In secondo luogo, l’Europa deve affrontare un’enorme sfida sociale e culturale. La crisi demografica diventerà molto visibile nei nostri mercati del lavoro con il pensionamento della generazione del baby boom. Con l’attuazione del nuovo quadro europeo per l’immigrazione e l’asilo, la posta in gioco è alta per ottenere il giusto approccio all’immigrazione sia in termini di problema che di soluzione.
La terza sfida è di natura economica. L’Europa deve tornare a un percorso di equilibrio dei conti pubblici nazionali e generare più crescita per finanziare i costi crescenti del suo modello di welfare. L’Unione deve essere consapevole dell’ambiente competitivo globale in cui opera a tutti i livelli e agire di conseguenza. Molti programmi dovranno adattarsi a questa realtà inevitabile; altri dovranno essere sottoposti a una valutazione rigorosa per rendere conto dei loro effettivi risultati: l’utilizzo nazionale dei fondi Next Generation, ad esempio, dovrà essere monitorato, valutato e pubblicato.
La quarta sfida è senza dubbio strategica: che ruolo vuole avere l’Europa nel mondo?
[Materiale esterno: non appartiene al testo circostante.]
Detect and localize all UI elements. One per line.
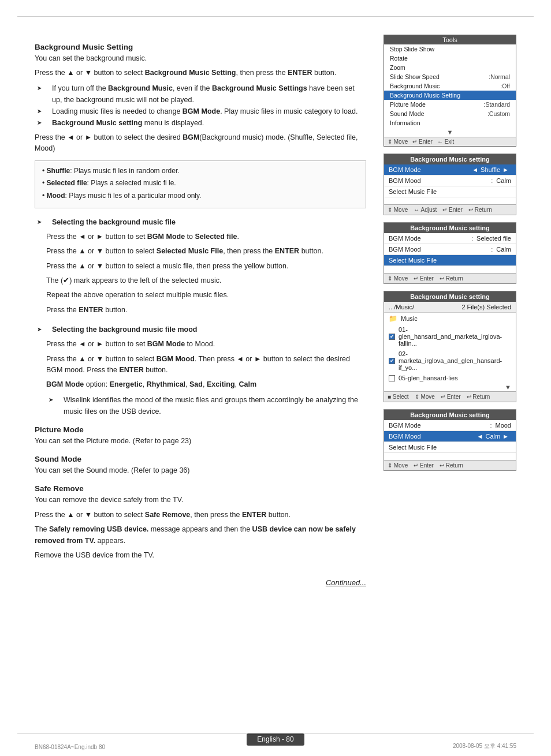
tools-footer: ⇕ Move ↵ Enter ← Exit: [384, 137, 516, 146]
bg-music-bullets: If you turn off the Background Music, ev…: [45, 83, 366, 129]
page-container: Background Music Setting You can set the…: [0, 0, 551, 756]
tools-bg-music: Background Music : Off: [384, 81, 516, 91]
bold-bgm-setting: Background Music Setting: [145, 69, 236, 77]
bg-music-title: Background Music Setting: [35, 43, 366, 51]
bgm-file-2: ✔ 02-marketa_irglova_and_glen_hansard-if…: [384, 349, 516, 373]
tools-footer-move: ⇕ Move: [388, 139, 408, 145]
bgm-files-folder-name: Music: [401, 315, 418, 322]
mood-line-1: Press the ◄ or ► button to set BGM Mode …: [46, 339, 366, 350]
press-bgm-text: Press the ◄ or ► button to select the de…: [35, 132, 366, 155]
wiselink-line: Wiselink identifies the mood of the musi…: [57, 394, 366, 417]
safe-remove-title: Safe Remove: [35, 484, 366, 493]
info-box: • Shuffle: Plays music fi les in random …: [35, 160, 366, 208]
bgm-shuffle-footer: ⇕ Move ↔ Adjust ↵ Enter ↩ Return: [384, 204, 516, 215]
sound-mode-section: Sound Mode You can set the Sound mode. (…: [35, 455, 366, 476]
sel-bullet-title: Selecting the background music file: [45, 216, 366, 228]
tools-footer-enter: ↵ Enter: [412, 139, 433, 145]
bgm-mood-mode-value: Mood: [495, 422, 511, 429]
bgm-mood-mood-row: BGM Mood ◄ Calm ►: [384, 431, 516, 442]
bgm-selected-mode-value: Selected file: [476, 235, 511, 242]
bgm-selected-footer-return: ↩ Return: [440, 275, 463, 282]
wiselink-bullet: Wiselink identifies the mood of the musi…: [57, 394, 366, 417]
bgm-shuffle-footer-return: ↩ Return: [468, 207, 492, 213]
bullet-2: Loading music files is needed to change …: [45, 106, 366, 117]
bgm-shuffle-mode-row: BGM Mode ◄ Shuffle ►: [384, 164, 516, 175]
bgm-mood-arrow-left: ◄: [477, 433, 483, 440]
sel-line-5: Repeat the above operation to select mul…: [46, 290, 366, 301]
tools-zoom: Zoom: [384, 63, 516, 72]
bgm-selected-title: Background Music setting: [384, 223, 516, 233]
bgm-files-path: .../Music/: [389, 304, 414, 310]
bgm-selected-mood-sep: :: [491, 246, 493, 253]
bgm-mood-footer-return: ↩ Return: [440, 462, 463, 469]
bgm-shuffle-mood-row: BGM Mood : Calm: [384, 175, 516, 186]
tools-bg-music-label: Background Music: [390, 83, 500, 89]
bgm-selected-mode-label: BGM Mode: [389, 235, 468, 242]
picture-mode-title: Picture Mode: [35, 425, 366, 434]
bgm-file-2-checkbox: ✔: [389, 358, 395, 364]
safe-remove-line-1: You can remove the device safely from th…: [35, 495, 366, 506]
right-column: Tools Stop Slide Show Rotate Zoom Slide …: [384, 35, 516, 587]
tools-stop-slide: Stop Slide Show: [384, 44, 516, 54]
bgm-file-3: 05-glen_hansard-lies: [384, 373, 516, 383]
bg-music-section: Background Music Setting You can set the…: [35, 43, 366, 208]
tools-sound-label: Sound Mode: [390, 110, 487, 117]
bgm-files-header: .../Music/ 2 File(s) Selected: [384, 302, 516, 313]
tools-panel-title: Tools: [384, 35, 516, 44]
bgm-file-1-checkbox: ✔: [389, 334, 395, 340]
footer-left-text: BN68-01824A~Eng.indb 80: [35, 744, 105, 750]
bgm-mood-mode-row: BGM Mode : Mood: [384, 420, 516, 431]
bgm-mood-mood-label: BGM Mood: [389, 433, 475, 440]
bgm-mood-mode-label: BGM Mode: [389, 422, 486, 429]
bgm-selected-footer: ⇕ Move ↵ Enter ↩ Return: [384, 273, 516, 283]
bgm-shuffle-mode-label: BGM Mode: [389, 166, 470, 173]
selecting-bg-mood-section: Selecting the background music file mood…: [35, 324, 366, 417]
bg-music-body1: You can set the background music.: [35, 53, 366, 64]
bgm-file-3-name: 05-glen_hansard-lies: [399, 375, 458, 381]
footer-right-text: 2008-08-05 오후 4:41:55: [453, 742, 516, 750]
sel-line-4: The (✔) mark appears to the left of the …: [46, 275, 366, 286]
sound-mode-title: Sound Mode: [35, 455, 366, 463]
bgm-files-footer: ■ Select ⇕ Move ↵ Enter ↩ Return: [384, 391, 516, 402]
tools-sound-mode: Sound Mode : Custom: [384, 109, 516, 118]
sel-line-6: Press the ENTER button.: [46, 305, 366, 316]
bold-enter-1: ENTER: [288, 69, 312, 77]
top-border: [17, 16, 534, 17]
bgm-shuffle-value: Shuffle: [481, 166, 500, 173]
bgm-mood-select-row: Select Music File: [384, 442, 516, 453]
safe-remove-line-3: The Safely removing USB device. message …: [35, 524, 366, 547]
tools-information: Information: [384, 118, 516, 128]
bgm-shuffle-arrow-left: ◄: [472, 166, 478, 173]
bgm-mood-value: Calm: [485, 433, 500, 440]
bgm-shuffle-footer-adjust: ↔ Adjust: [414, 207, 437, 213]
info-line-2: • Selected file: Plays a selected music …: [42, 178, 359, 189]
continued-italic: Continued...: [326, 578, 366, 587]
bgm-mood-select-label: Select Music File: [389, 444, 511, 451]
bgm-files-count: 2 File(s) Selected: [461, 304, 511, 310]
picture-mode-section: Picture Mode You can set the Picture mod…: [35, 425, 366, 447]
bgm-selected-footer-enter: ↵ Enter: [414, 275, 434, 282]
tools-slide-label: Slide Show Speed: [390, 73, 489, 80]
tools-sound-value: Custom: [489, 110, 510, 117]
mood-line-2: Press the ▲ or ▼ button to select BGM Mo…: [46, 354, 366, 376]
bgm-shuffle-mood-label: BGM Mood: [389, 177, 487, 184]
selecting-mood-content: Press the ◄ or ► button to set BGM Mode …: [35, 339, 366, 417]
bgm-file-1: ✔ 01-glen_hansard_and_marketa_irglova-fa…: [384, 324, 516, 349]
tools-picture-value: Standard: [485, 101, 510, 108]
bgm-shuffle-mood-sep: :: [491, 177, 493, 184]
content-area: Background Music Setting You can set the…: [35, 35, 516, 587]
safe-remove-line-4: Remove the USB device from the TV.: [35, 550, 366, 561]
bgm-shuffle-select-label: Select Music File: [389, 188, 511, 195]
mood-bullet-title: Selecting the background music file mood: [45, 324, 366, 335]
bgm-files-footer-select: ■ Select: [388, 394, 409, 400]
bgm-mood-title: Background Music setting: [384, 410, 516, 420]
safe-remove-section: Safe Remove You can remove the device sa…: [35, 484, 366, 561]
continued-line: Continued...: [35, 578, 366, 587]
bgm-shuffle-footer-move: ⇕ Move: [388, 207, 408, 213]
bgm-shuffle-panel: Background Music setting BGM Mode ◄ Shuf…: [384, 154, 516, 215]
bgm-selected-mood-value: Calm: [496, 246, 511, 253]
footer-badge: English - 80: [247, 733, 304, 746]
bgm-selected-footer-move: ⇕ Move: [388, 275, 408, 282]
left-column: Background Music Setting You can set the…: [35, 35, 366, 587]
selecting-mood-bullets: Selecting the background music file mood: [45, 324, 366, 335]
Con una guerra non alle porte, ma in Europa stessa; un conflitto in Medio Oriente che include attori pericolosi come l’Iran; un’elezione presidenziale negli Stati Uniti con un orizzonte incerto per le relazioni transatlantiche… In un simile scenario, l’Europa non può evitare una risposta udibile e comprensibile a livello globale se non vuole passare da soggetto a oggetto della storia. Russia e Cina, d’altra parte, non cesseranno di essere, da un giorno all’altro, una costante cartina di tornasole per la coesione interna dell’Unione e per ricordarci che, nel mondo di oggi, gli idilli autoreferenziali sono finiti.
Continuo a credere che la migliore guida per il futuro dell’Europa sia ciò che l’ha resa tale: la libertà ordinata e la razionalità critica. Un grande liberale italiano, il professor Nicola Matteucci, ha condensato le sue riflessioni sul ruolo della libertà nel mondo contemporaneo in un magnifico libro, Il liberalismo in un mondo in trasformazione. Il libro si apre con una citazione di Tocqueville sul timore di essere accusati di manifestare «un amore per la libertà un po’ antiquato». Lì Matteucci argomentava la sua visione del liberalismo come, prima di tutto, una risposta a una sfida.
Credo che la visione di Matteucci del liberalismo come teoria empirica, non speculazione astratta, e quindi come «risposta alla sfida» di ogni sviluppo politico in un determinato momento storico, sia ancora oggi molto valida. Da qui si possono trovare soluzioni affidandosi al diritto e alle istituzioni che la civiltà europea ha costruito. Alla libertà non mancheranno mai sfide e avversari, come lo sono stati in epoche diverse l’assolutismo, il conformismo di massa e il totalitarismo.
La malattia delle nostre società, tentate di abbandonare l’eredità liberale a favore di due nemici fratelli – il populismo e la tecnocrazia – è stata diagnosticata molte volte; un italiano, Nicola Matteucci, e uno spagnolo, José Ortega y Gasset, hanno concordato sulla diagnosi. Sono felice di poter dire che erano d’accordo anche sulla ricetta: la limitazione del potere per legge come garanzia di libertà.
Questa idea centrale della civiltà europea deve continuare a ispirare la costruzione dell’Unione europea di oggi.